The public Hugging Face pages under InclusionAI currently include Ling-2.6-flash, Ling-2.6-1T and Ring-2.6-1T. The model cards describe them as official open-source releases and list the license as “mit.” One card says, “Today, we announce the official open-source release of Ling-2.6-flash.”

According to the model pages, Ling-2.6-flash has about 104 billion total parameters, with about 7.4 billion active parameters. Ling-2.6-1T and Ring-2.6-1T are each listed at about 1 trillion total parameters, with about 63 billion active parameters. The same pages advertise long context windows in roughly the 256,000- to 262,000-token range and include deployment instructions for common inference tools such as Transformers, vLLM and SGLang, as well as quantized versions.

In the report’s abstract, InclusionAI describes Ling-2.6 as optimized for low-latency, or fast-response, generation, while Ring-2.6 is positioned for deeper reasoning and more advanced agent-style workflows, meaning systems that can carry out multistep tasks. The team says it upgraded a Ling-2.0 base model rather than training the new family from scratch, using what it calls architectural migration pre-training and large-scale post-training. The report also describes a hybrid linear attention design combining Lightning Attention with MLA, and an agent-training reinforcement learning framework called KPop for Ring-2.6-1T.
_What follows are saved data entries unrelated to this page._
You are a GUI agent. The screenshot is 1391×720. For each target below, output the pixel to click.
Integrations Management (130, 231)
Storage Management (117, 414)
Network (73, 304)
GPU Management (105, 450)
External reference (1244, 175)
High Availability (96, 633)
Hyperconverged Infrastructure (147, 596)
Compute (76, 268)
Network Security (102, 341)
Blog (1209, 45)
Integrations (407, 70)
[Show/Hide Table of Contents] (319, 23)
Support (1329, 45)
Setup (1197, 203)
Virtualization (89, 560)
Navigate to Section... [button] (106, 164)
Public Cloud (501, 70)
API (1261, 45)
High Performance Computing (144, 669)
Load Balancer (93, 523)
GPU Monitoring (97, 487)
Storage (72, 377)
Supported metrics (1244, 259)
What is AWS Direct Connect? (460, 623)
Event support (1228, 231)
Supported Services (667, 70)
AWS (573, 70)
The trillion-parameter figure is plausible in part because these are mixture-of-experts models, a design that allows a model to contain a very large total number of parameters while activating only a smaller subset for each token. That is why the vendor can cite around 1 trillion total parameters while reporting much lower active parameter counts.
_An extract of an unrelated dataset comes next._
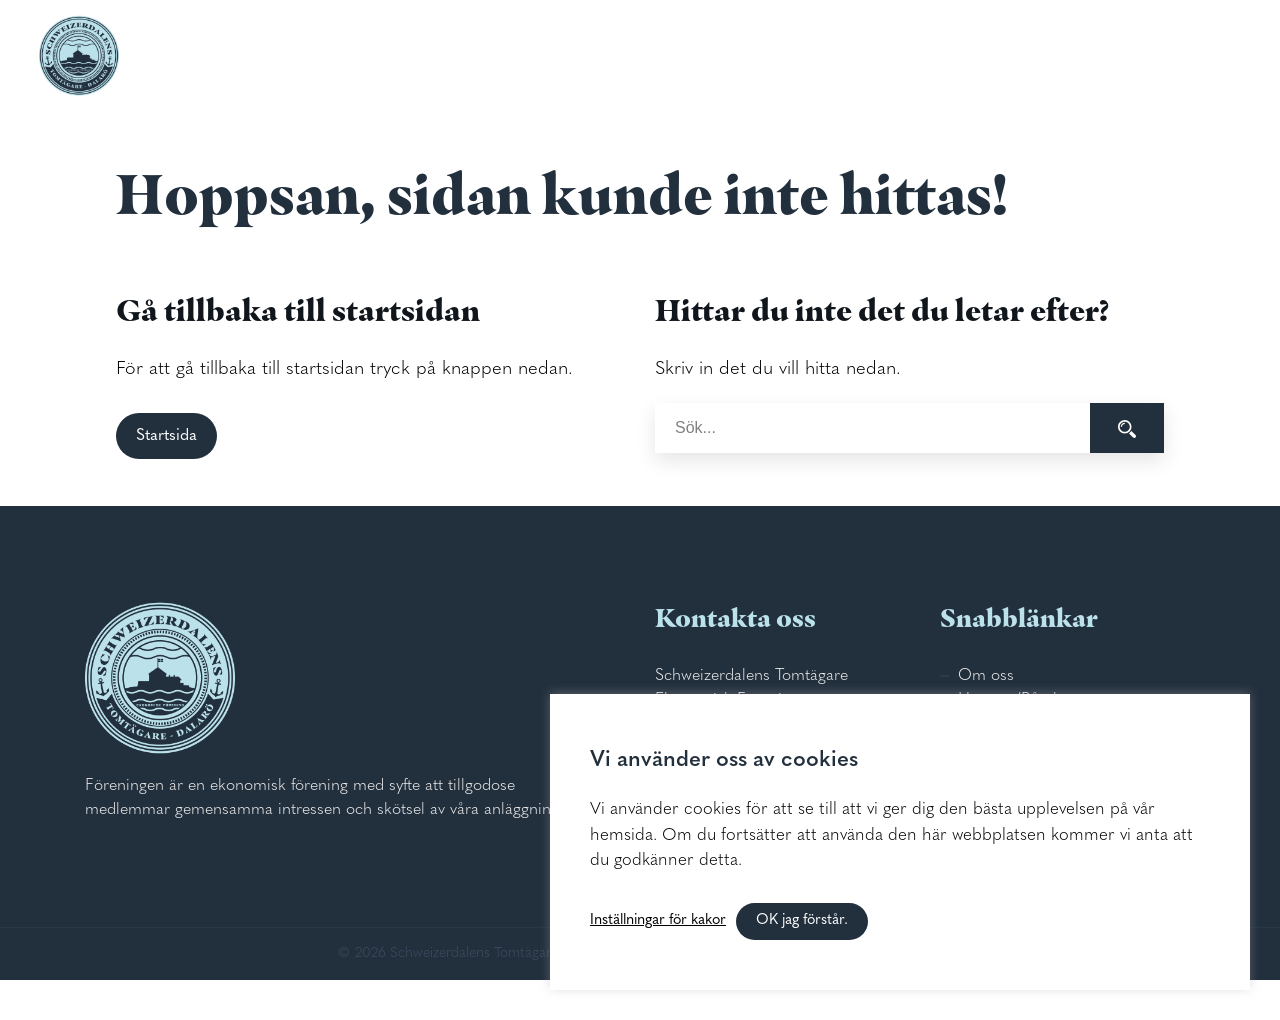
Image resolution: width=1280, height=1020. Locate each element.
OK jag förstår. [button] (802, 920)
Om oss (986, 676)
The release also fits a broader pattern. Public materials tie InclusionAI to Ant Group and its Ant Ling, or Bailing, model effort, and the group previously open-sourced Ling/Ring 2.5 trillion-parameter variants in February 2026. In that sense, the 2.6 launch looks less like a one-off disclosure and more like the next step in an ongoing open-weight strategy.

What is directly verifiable here is the publication of the arXiv report and the public availability of the model weights on Hugging Face under a permissive MIT license. The model cards also include benchmark and “open-source SOTA” claims, but those should be treated as vendor-reported. Some results are labeled as internal evaluations or tied to specific leaderboard snapshots, and the report does not provide independent, peer-reviewed validation of those performance claims.